Barclays served as administrative agent on the term loan and as financial advisor to Waters. Kirkland & Ellis provided legal counsel.
Strategic Rationale
The combination addresses a fundamental challenge in scientific instruments: customers increasingly demand integrated solutions rather than standalone hardware.
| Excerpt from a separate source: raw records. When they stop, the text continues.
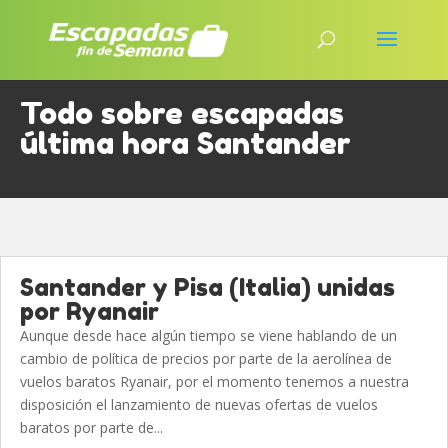
Todo sobre escapadas
última hora Santander
Santander y Pisa (Italia) unidas
por Ryanair
Aunque desde hace algún tiempo se viene hablando de un
cambio de política de precios por parte de la aerolínea de
vuelos baratos Ryanair, por el momento tenemos a nuestra
disposición el lanzamiento de nuevas ofertas de vuelos
baratos por parte de...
By combining Waters' analytical instruments with BD's biosciences and diagnostics platforms, the new company can serve research labs, pharmaceutical companies, and clinical diagnostics providers with broader offerings.
Key strategic benefits:
- Expanded TAM: Access to high-volume clinical diagnostics markets
- Recurring Revenue: BD's reagent and consumables business provides stickier revenue streams
- Geographic Reach: Combined sales and service network across global markets
- R&D Synergies: Cross-pollination between analytical science and diagnostic development
Waters' Pre-Deal Financial Position
Waters entered the combination from a position of financial strength:
| Metric | Q4 2025 | Q3 2025 | Q2 2025 | Q1 2025 |
|---|---|---|---|---|
| Revenue | $932M | $800M | $771M | $662M |
| Net Income | $225M | $149M | $147M | $121M |
| Gross Margin | 61.1% | 59.0% | 58.3% | 58.2% |
| Cash | $588M | $459M | $367M | $383M |
| Total Debt | $1.4B | $1.5B | $1.6B | $1.5B |
*Values retrieved from S&P Global
The company's legacy business showed solid momentum heading into the deal, with Q4 revenue up nearly 7% year-over-year and improving gross margins.
What to Watch
Near-term: Waters will need to refinance the 364-day $3.5 billion tranche before February 2027. Management will likely tap the investment-grade bond market given favorable rates.
Integration execution: Successfully merging four distinct business units—each with different customers, sales motions, and go-to-market strategies—will test management's integration capabilities.
Synergy realization: The market will closely track progress toward any announced cost and revenue synergy targets as the companies combine operations.
BD's transformation: With the divestiture complete, BD is now a focused MedTech company. Watch for potential tuck-in acquisitions as it redeploys capital toward its core medical devices and systems business.